The words of revelation hidden under the infinite harmonies of form, of sounds, of lights and shadows, of tones and warblings, of terror and delight, may best be caught in these long solitary interviews.
Such infinite variety may appear crushing or distracting on a first view, but if faced with a courage that no mystery can appal, if sounded with a resolution that no length of time can abate, may give the clue to analogies, conformities, relations between our senses and our sentiments, and aid us in tracing the hidden links which bind apparent dissimilarities, identical oppositions and equivalent antitheses, and teach us the secrets of the chasms separating with narrow but impassable space, that which is destined to approach forever, yet never mingle; to resemble ever, yet never blend.

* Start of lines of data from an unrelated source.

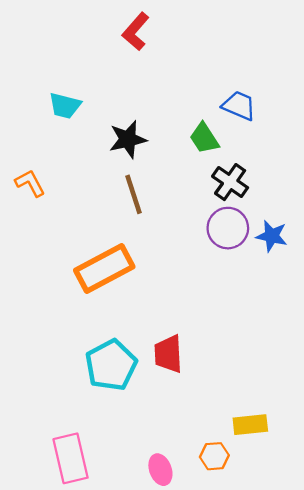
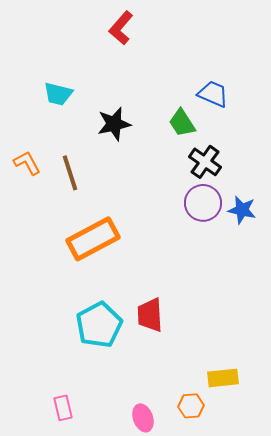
brown line: (133, 194) -> (70, 173), moved
pink rectangle: (71, 458) -> (63, 408), size x0.6

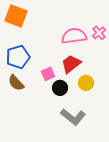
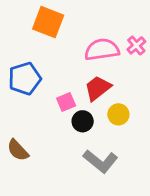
orange square: (16, 16) -> (48, 22), moved
brown semicircle: (16, 83) -> (18, 150), moved

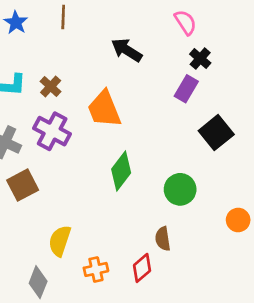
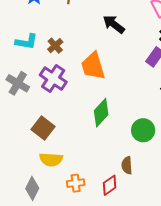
brown square: (23, 185) -> (43, 128), moved, turned -30
yellow semicircle: (60, 241) -> (51, 160), turned -110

To have awakened early, as did Madame Sand, to the dim whispering with which nature initiates her chosen to her mystic rites, is a necessary appanage of the poet.
To have learned from her to penetrate the dreams of man when he, in his turn, creates, and uses in his works the tones, the warblings, the terrors, the delights, requires a still more subtle power; a power which Madame Sand possesses by a double right, by the intuitions of her heart, and the vigor of her genius.